Last fall, California enacted a new standardized solar permitting law, the Solar Permitting Efficiency Act, after overwhelming bipartisan support in the legislature. The bill sponsor told the LA Times he heard from the local industry that “it often takes 65 days to install solar panels on a person’s home, of which 64 of those days are spent wading through the local bureaucracy to get the necessary permits and approvals.”
The new law requires the state’s 515 municipalities and local jurisdictions to create an expedited, streamlined, online solar permitting process for rooftop solar under 10kW. Municipal policies will be based on the “Governor’s Solar Permitting Guidebook,” released earlier this winter.
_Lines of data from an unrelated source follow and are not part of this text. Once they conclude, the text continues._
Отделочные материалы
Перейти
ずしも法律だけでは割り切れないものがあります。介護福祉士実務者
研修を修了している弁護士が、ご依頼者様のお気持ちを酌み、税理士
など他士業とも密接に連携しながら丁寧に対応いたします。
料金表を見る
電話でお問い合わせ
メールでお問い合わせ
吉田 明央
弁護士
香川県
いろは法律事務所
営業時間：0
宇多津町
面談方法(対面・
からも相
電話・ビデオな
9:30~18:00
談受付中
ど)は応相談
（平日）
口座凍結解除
As with past California policies, most notably auto emissions requirements, many hope California’s action will bring along the rest of the nation. New York is making gains as well. New York’s new streamlined permit combines building and electrical permits for rooftop systems 12kW and less. The new program is offering incentives from $2,500 to $5,000, depending on population, to municipalities that adopt standardized permitting through the New York State Cleaner, Greener Communities program. So far, 99 jurisdictions have come on board.
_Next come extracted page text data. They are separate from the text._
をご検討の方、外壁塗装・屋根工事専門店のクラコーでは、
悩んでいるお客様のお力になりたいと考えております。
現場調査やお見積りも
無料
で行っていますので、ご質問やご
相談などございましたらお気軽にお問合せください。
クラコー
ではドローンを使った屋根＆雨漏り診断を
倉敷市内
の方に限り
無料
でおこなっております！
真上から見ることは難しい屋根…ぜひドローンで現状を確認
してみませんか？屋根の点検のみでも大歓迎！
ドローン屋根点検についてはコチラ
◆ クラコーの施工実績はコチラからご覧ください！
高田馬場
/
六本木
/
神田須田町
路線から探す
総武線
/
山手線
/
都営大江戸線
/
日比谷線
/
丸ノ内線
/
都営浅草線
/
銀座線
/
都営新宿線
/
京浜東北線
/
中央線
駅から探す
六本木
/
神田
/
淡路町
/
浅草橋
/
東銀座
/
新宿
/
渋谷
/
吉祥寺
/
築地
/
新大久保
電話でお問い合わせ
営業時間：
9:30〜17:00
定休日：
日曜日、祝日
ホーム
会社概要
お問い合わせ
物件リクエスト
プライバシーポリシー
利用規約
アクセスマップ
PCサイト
Other states like Massachusetts and Maryland are embarking on similar conversations and seem poised for progress as well.
California and New York got a lot of things right, but they’re only just a start. Any state that truly wants to streamline solar permitting should enact similar programs for ground-mounted solar. The majority of our country’s solar will be installed not on roofs, but on the ground according to National Renewable Energy Lab, and we ought to establish more efficient policies, particularly for small ground-mounted arrays for homeowners. Second, having made the first important step with residential solar streamlining, solar standardization policies should include commercial solar as well.
Finally, all jurisdictions, whether they’ve taken steps to streamline their permitting policies or not, should start by making solar permitting available online and implement modern technology for their plan review and inspection processes. The good news is that many local jurisdictions are already moving toward such technology for their building permitting, and solar should benefit from these improvements. One provider of municipal permitting technology, Accela, is working with its local jurisdiction customers and stakeholders in the solar industry to incorporate the requirements of solar permitting into their technology. This work has shown early success in boosting efficiency in communities including San Diego County and Salt Lake City.
While we’d all like to believe that technical innovations can continue to outpace often slow-moving policy innovation, industry and policy leaders ought to be looking at where we can make the most progress, most cost-effectively. Arguably, we need to (and will) do both: Continue to innovate in technology and continue to advance smart policy. The idea of reducing red tape and government-imposed costs should be an idea we can all rally around. It certainly seems primed for getting the biggest gain for our innovative buck.
Andrew Savage is the chief strategy officer of AllEarth Renewables, the manufacturer of the AllEarth Solar Tracker, and is on the Board of Directors of the Solar Energy Industry Association (SEIA).